### TASK PROMPT
Every entry needs to be reproduced exactly.

### EXERCISE INPUTS

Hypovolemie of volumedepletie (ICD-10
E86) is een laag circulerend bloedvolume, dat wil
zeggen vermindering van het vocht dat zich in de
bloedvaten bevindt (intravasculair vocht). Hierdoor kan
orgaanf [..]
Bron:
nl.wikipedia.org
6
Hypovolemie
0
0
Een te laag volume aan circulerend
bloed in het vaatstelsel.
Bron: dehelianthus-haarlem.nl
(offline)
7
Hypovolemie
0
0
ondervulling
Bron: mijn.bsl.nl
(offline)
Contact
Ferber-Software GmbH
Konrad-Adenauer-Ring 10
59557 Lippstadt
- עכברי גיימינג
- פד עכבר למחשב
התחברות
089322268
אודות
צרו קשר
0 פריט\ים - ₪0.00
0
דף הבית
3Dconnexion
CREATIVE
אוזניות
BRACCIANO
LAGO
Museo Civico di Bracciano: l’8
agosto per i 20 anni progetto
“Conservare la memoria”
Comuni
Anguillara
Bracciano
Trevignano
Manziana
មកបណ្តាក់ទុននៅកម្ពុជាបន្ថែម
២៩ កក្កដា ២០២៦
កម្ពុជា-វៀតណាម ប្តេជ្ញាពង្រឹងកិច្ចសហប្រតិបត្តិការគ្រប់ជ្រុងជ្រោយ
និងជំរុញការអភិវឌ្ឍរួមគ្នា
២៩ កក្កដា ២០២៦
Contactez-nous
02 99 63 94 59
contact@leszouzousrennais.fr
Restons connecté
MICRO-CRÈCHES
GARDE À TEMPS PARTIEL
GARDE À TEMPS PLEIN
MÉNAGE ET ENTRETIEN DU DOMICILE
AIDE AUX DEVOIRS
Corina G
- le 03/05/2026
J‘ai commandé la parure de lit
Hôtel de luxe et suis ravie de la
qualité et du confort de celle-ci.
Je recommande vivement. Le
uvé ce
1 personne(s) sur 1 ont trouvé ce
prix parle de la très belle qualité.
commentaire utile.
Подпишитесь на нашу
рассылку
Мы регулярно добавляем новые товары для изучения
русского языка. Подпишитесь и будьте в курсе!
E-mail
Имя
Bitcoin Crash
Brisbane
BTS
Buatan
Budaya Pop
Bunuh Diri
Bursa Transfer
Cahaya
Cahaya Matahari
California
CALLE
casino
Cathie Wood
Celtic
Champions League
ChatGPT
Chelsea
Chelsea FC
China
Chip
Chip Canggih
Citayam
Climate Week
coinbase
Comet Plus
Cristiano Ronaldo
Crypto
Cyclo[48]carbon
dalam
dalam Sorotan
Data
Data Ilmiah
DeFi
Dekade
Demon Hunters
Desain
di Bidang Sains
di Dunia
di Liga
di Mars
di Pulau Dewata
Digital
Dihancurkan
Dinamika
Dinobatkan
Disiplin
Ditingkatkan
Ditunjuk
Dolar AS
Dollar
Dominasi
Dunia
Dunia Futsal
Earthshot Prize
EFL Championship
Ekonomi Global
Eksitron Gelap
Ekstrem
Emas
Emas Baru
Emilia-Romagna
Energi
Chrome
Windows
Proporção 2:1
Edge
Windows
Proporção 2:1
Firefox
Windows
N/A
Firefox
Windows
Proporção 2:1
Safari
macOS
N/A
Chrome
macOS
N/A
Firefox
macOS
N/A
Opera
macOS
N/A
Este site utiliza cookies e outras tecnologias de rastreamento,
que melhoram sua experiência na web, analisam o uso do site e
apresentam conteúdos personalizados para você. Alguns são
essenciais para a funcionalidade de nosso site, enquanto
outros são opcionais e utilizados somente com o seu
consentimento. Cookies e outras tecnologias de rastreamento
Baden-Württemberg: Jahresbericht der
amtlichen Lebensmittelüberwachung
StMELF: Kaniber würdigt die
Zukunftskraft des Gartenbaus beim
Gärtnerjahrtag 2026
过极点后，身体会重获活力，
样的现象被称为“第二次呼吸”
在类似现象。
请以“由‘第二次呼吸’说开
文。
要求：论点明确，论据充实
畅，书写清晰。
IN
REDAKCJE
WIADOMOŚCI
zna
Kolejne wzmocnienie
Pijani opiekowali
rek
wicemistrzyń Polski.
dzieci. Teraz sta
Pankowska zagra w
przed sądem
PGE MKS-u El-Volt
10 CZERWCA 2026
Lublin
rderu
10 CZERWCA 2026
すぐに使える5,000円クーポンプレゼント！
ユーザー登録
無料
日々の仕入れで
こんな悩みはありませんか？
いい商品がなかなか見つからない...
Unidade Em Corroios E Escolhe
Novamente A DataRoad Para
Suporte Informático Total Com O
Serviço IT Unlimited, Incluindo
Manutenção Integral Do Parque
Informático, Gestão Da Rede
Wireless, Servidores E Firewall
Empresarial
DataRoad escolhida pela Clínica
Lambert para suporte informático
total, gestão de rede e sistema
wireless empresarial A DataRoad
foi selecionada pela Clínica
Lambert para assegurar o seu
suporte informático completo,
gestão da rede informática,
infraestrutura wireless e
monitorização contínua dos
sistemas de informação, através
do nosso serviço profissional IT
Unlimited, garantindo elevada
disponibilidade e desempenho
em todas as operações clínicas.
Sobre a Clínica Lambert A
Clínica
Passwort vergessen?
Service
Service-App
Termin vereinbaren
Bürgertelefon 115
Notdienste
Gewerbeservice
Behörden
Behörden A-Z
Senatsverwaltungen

### RESPONSE TO THIS EXERCISE
Hypovolemie of volumedepletie (ICD-10
E86) is een laag circulerend bloedvolume, dat wil
zeggen vermindering van het vocht dat zich in de
bloedvaten bevindt (intravasculair vocht). Hierdoor kan
orgaanf [..]
Bron:
nl.wikipedia.org
6
Hypovolemie
0
0
Een te laag volume aan circulerend
bloed in het vaatstelsel.
Bron: dehelianthus-haarlem.nl
(offline)
7
Hypovolemie
0
0
ondervulling
Bron: mijn.bsl.nl
(offline)
Contact
Ferber-Software GmbH
Konrad-Adenauer-Ring 10
59557 Lippstadt
- עכברי גיימינג
- פד עכבר למחשב
התחברות
089322268
אודות
צרו קשר
0 פריט\ים - ₪0.00
0
דף הבית
3Dconnexion
CREATIVE
אוזניות
BRACCIANO
LAGO
Museo Civico di Bracciano: l’8
agosto per i 20 anni progetto
“Conservare la memoria”
Comuni
Anguillara
Bracciano
Trevignano
Manziana
មកបណ្តាក់ទុននៅកម្ពុជាបន្ថែម
២៩ កក្កដា ២០២៦
កម្ពុជា-វៀតណាម ប្តេជ្ញាពង្រឹងកិច្ចសហប្រតិបត្តិការគ្រប់ជ្រុងជ្រោយ
និងជំរុញការអភិវឌ្ឍរួមគ្នា
២៩ កក្កដា ២០២៦
Contactez-nous
02 99 63 94 59
contact@leszouzousrennais.fr
Restons connecté
MICRO-CRÈCHES
GARDE À TEMPS PARTIEL
GARDE À TEMPS PLEIN
MÉNAGE ET ENTRETIEN DU DOMICILE
AIDE AUX DEVOIRS
Corina G
- le 03/05/2026
J‘ai commandé la parure de lit
Hôtel de luxe et suis ravie de la
qualité et du confort de celle-ci.
Je recommande vivement. Le
uvé ce
1 personne(s) sur 1 ont trouvé ce
prix parle de la très belle qualité.
commentaire utile.
Подпишитесь на нашу
рассылку
Мы регулярно добавляем новые товары для изучения
русского языка. Подпишитесь и будьте в курсе!
E-mail
Имя
Bitcoin Crash
Brisbane
BTS
Buatan
Budaya Pop
Bunuh Diri
Bursa Transfer
Cahaya
Cahaya Matahari
California
CALLE
casino
Cathie Wood
Celtic
Champions League
ChatGPT
Chelsea
Chelsea FC
China
Chip
Chip Canggih
Citayam
Climate Week
coinbase
Comet Plus
Cristiano Ronaldo
Crypto
Cyclo[48]carbon
dalam
dalam Sorotan
Data
Data Ilmiah
DeFi
Dekade
Demon Hunters
Desain
di Bidang Sains
di Dunia
di Liga
di Mars
di Pulau Dewata
Digital
Dihancurkan
Dinamika
Dinobatkan
Disiplin
Ditingkatkan
Ditunjuk
Dolar AS
Dollar
Dominasi
Dunia
Dunia Futsal
Earthshot Prize
EFL Championship
Ekonomi Global
Eksitron Gelap
Ekstrem
Emas
Emas Baru
Emilia-Romagna
Energi
Chrome
Windows
Proporção 2:1
Edge
Windows
Proporção 2:1
Firefox
Windows
N/A
Firefox
Windows
Proporção 2:1
Safari
macOS
N/A
Chrome
macOS
N/A
Firefox
macOS
N/A
Opera
macOS
N/A
Este site utiliza cookies e outras tecnologias de rastreamento,
que melhoram sua experiência na web, analisam o uso do site e
apresentam conteúdos personalizados para você. Alguns são
essenciais para a funcionalidade de nosso site, enquanto
outros são opcionais e utilizados somente com o seu
consentimento. Cookies e outras tecnologias de rastreamento
Baden-Württemberg: Jahresbericht der
amtlichen Lebensmittelüberwachung
StMELF: Kaniber würdigt die
Zukunftskraft des Gartenbaus beim
Gärtnerjahrtag 2026
过极点后，身体会重获活力，
样的现象被称为“第二次呼吸”
在类似现象。
请以“由‘第二次呼吸’说开
文。
要求：论点明确，论据充实
畅，书写清晰。
IN
REDAKCJE
WIADOMOŚCI
zna
Kolejne wzmocnienie
Pijani opiekowali
rek
wicemistrzyń Polski.
dzieci. Teraz sta
Pankowska zagra w
przed sądem
PGE MKS-u El-Volt
10 CZERWCA 2026
Lublin
rderu
10 CZERWCA 2026
すぐに使える5,000円クーポンプレゼント！
ユーザー登録
無料
日々の仕入れで
こんな悩みはありませんか？
いい商品がなかなか見つからない...
Unidade Em Corroios E Escolhe
Novamente A DataRoad Para
Suporte Informático Total Com O
Serviço IT Unlimited, Incluindo
Manutenção Integral Do Parque
Informático, Gestão Da Rede
Wireless, Servidores E Firewall
Empresarial
DataRoad escolhida pela Clínica
Lambert para suporte informático
total, gestão de rede e sistema
wireless empresarial A DataRoad
foi selecionada pela Clínica
Lambert para assegurar o seu
suporte informático completo,
gestão da rede informática,
infraestrutura wireless e
monitorização contínua dos
sistemas de informação, através
do nosso serviço profissional IT
Unlimited, garantindo elevada
disponibilidade e desempenho
em todas as operações clínicas.
Sobre a Clínica Lambert A
Clínica
Passwort vergessen?
Service
Service-App
Termin vereinbaren
Bürgertelefon 115
Notdienste
Gewerbeservice
Behörden
Behörden A-Z
Senatsverwaltungen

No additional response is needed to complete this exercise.